Well, I was invited back to a club nearby to once again help teach a free, introductory women's self defense seminar. The Sifu is a great friend of mine, we've trained and worked jobs together, and have just gotten to be close friends. So I'll help him out whenever he asks.
I appreciated that he saw this short (2hr) class as somewhat of a teaser to reach more students, but I took my job very seriously, after all, this is life and death. Even if a lot of McDojos treat it like a game or casual activity--promising self defense but delivering life-threatening bullshit.
My job was to co-teach the physical techniques, (about 4 altogether) and then I told him I planned to teach on the Psychology of Violence and Self Defense, because without programming the software, all the hardware (physical skills) would be useless, and worse, might instill a false sense of confidence. He wanted the physical to go first, so it would start out fun, but I hope to prevail on him to let me take the lead with mindset next time. Just makes more sense to me, anyway.
We had visited a few weeks back on this forum about how challenging it is to impart the warrior spirit, particularly to clueless, non-combative types, such as the housewives and young college students we had today. I mentioned to them it's a lot like offering swimming lessons to a bunch of people deathly afraid of the water.
I borrowed themes from all over in my shortened curriculum, including great stuff posted here, and from my friend Mike Gillette, Kelly McCann, our old friend Calgacus, even LtC Dave Grossman, Musashi and who knows what else was thrown into the pot.
But let me comment that their earlier questions all dealt with "how to I escape this hold?" "what do I do if a guy is sitting on my chest punching me?"
I was able to explain that their questions dealt with the last 5% of the continuum, if everything else I was teaching went wrong for them, ie, you didn't identify the potential threat early enough, you didn't leave, you didn't dissuade him verbally from continuing, you couldn't take him down with a weapon, you couldn't hurt him enough with your body weapons to give an opportunity to retreat, and here you are with some douchebag beating on you.

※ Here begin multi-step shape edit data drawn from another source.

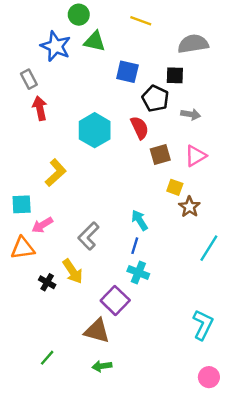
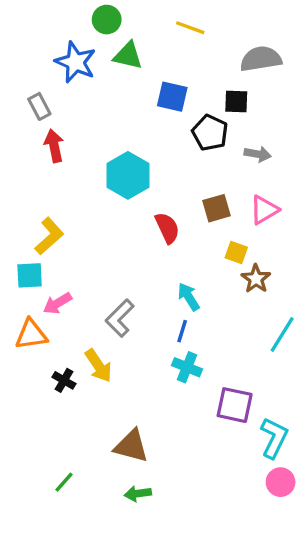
red semicircle: (140, 128) -> (167, 228), moved
yellow L-shape: (56, 173) -> (49, 236), moved
purple square: (115, 300) -> (235, 405), moved, turned -32
pink circle: (209, 377) -> (281, 482), moved

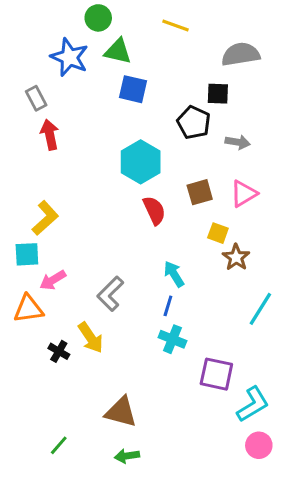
blue square: (172, 97) -> (133, 89), moved
cyan hexagon: (128, 175) -> (141, 162), moved
cyan L-shape: (274, 438) -> (253, 404), turned 33

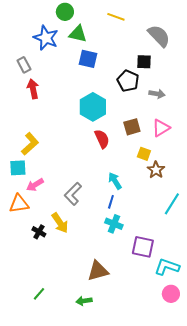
gray semicircle: (241, 54) -> (159, 36), turned 55
cyan L-shape: (253, 404) -> (167, 267), turned -130
brown triangle: (121, 412) -> (98, 271), moved, turned -30

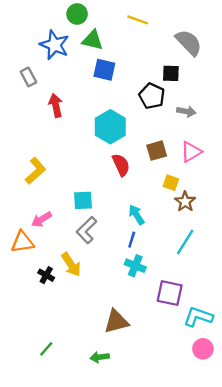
red arrow: (33, 89) -> (56, 105), moved
cyan square: (18, 168) -> (83, 200), moved
cyan line: (172, 204) -> (185, 242), moved

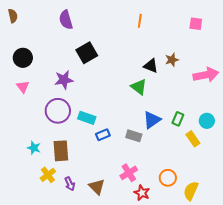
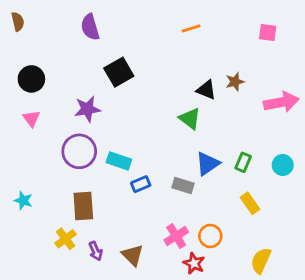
orange line: (140, 21) -> (191, 28), turned 64
yellow rectangle: (193, 139) -> (250, 203), moved
cyan star: (34, 148) -> (23, 201), moved
orange circle: (168, 178) -> (210, 236), moved

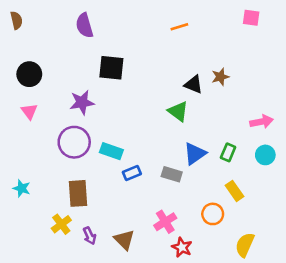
pink square: (268, 33) -> (251, 18), moved
black square: (119, 72) -> (111, 68), turned 36
pink arrow: (281, 102) -> (261, 122), moved, size x0.7
orange circle: (210, 236) -> (213, 214), moved

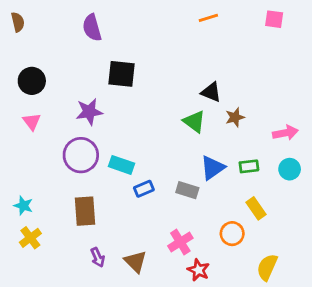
orange line: (179, 27) -> (208, 18), moved
brown star: (220, 77) -> (235, 117), moved
green rectangle: (228, 152) -> (249, 166), turned 60
yellow cross: (61, 224) -> (30, 238), moved

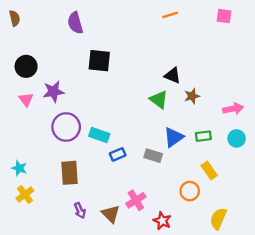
purple star: (89, 112) -> (54, 92), moved
pink cross: (180, 242) -> (136, 200), moved

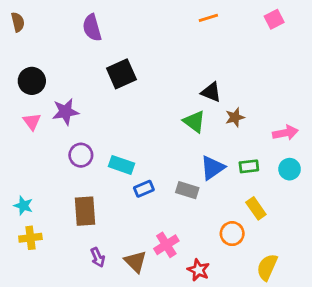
pink square: (224, 16) -> (274, 19), turned -35
black square: (99, 61) -> (121, 74), turned -30
purple circle: (66, 127) -> (81, 155), size x0.7
yellow cross: (25, 194) -> (30, 238), turned 30

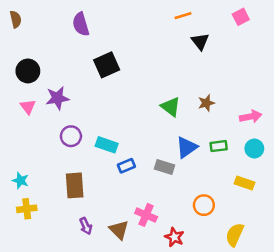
black triangle: (211, 92) -> (200, 41), moved, turned 30
yellow rectangle: (256, 208) -> (244, 183), moved, turned -36
pink cross: (166, 245) -> (146, 215), turned -35

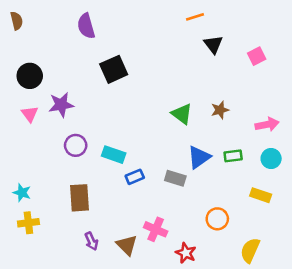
pink square: (241, 17) -> (257, 56), moved

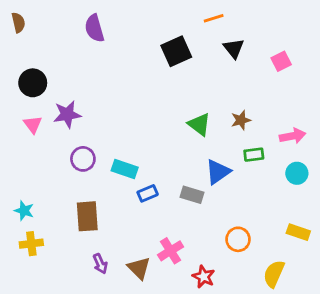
black square: (114, 69) -> (176, 51), moved
green rectangle: (233, 156) -> (254, 155), moved
yellow rectangle: (261, 195) -> (298, 232), moved
pink cross: (156, 229) -> (171, 251), turned 35

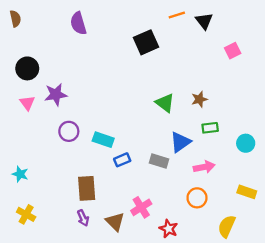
black triangle: (234, 48) -> (204, 21), moved
pink arrow: (293, 136) -> (204, 167), moved
brown rectangle: (87, 216) -> (87, 188), moved
yellow cross: (31, 244) -> (26, 214), moved, turned 36

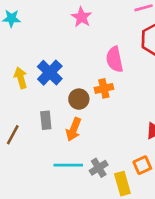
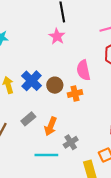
brown circle: (79, 99) -> (55, 85), moved
gray rectangle: (46, 120) -> (28, 119), turned 56
gray cross: (99, 168) -> (71, 142), moved

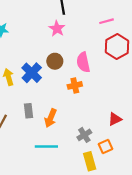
brown circle: (55, 85) -> (55, 61), moved
gray rectangle: (28, 119) -> (29, 111), turned -56
gray cross: (71, 142) -> (84, 135), moved

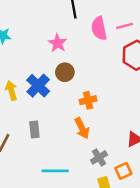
pink star: (57, 29) -> (58, 43), moved
pink semicircle: (83, 62) -> (99, 28), moved
orange arrow: (51, 118) -> (82, 128), moved, turned -48

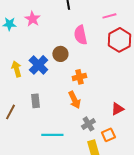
pink semicircle: (99, 28) -> (80, 35), moved
pink star: (58, 43) -> (32, 19), moved

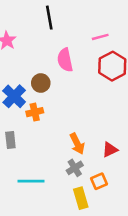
orange cross: (79, 77) -> (35, 112), moved
orange arrow: (74, 100) -> (77, 144), moved

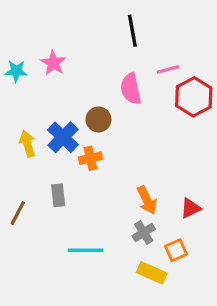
black line: (49, 18) -> (132, 31), moved
pink line: (100, 37) -> (168, 69), moved
yellow rectangle: (81, 198) -> (152, 273), turned -50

So I spent a good deal of time on two of my favorite subjects: situational awareness and recognizing pre-incident indicators or PINs, and how to trust your gut and react accordingly. I also walked them through a few actual scenarios out of our local news of how to employ their tuition and situational awareness to avoid trouble, and how when you do everything right and still end up having to go into mother-bear mode on your attacker.
I spent a fair bit of time teaching them how to open their minds to accept that personal violence is real, how to face it and plan for it. How preparation lessens fear and improves performance, much like visualization drills. Examine the enemy and he always shrinks in size. How to open up neural pathways so that when violence comes knocking, they are likely to react immediately, and they don't lose precious time with cerebral overload, denial, freezing up in a panic, etc. I quite gravely told them with examples that violence is nasty, scary and dangerous, but nowhere near as bad as denial, surrender and certain defeat.
This was probably the best or most important part of the time so far as I was concerned.
But the gals were tracking with me very well, and a couple of them came up at the end and thanked me with tears in their eyes. Either they appreciated it or were bored to tears.
Payment enough right there.
We had a dozen gals, aged 18 to about 40.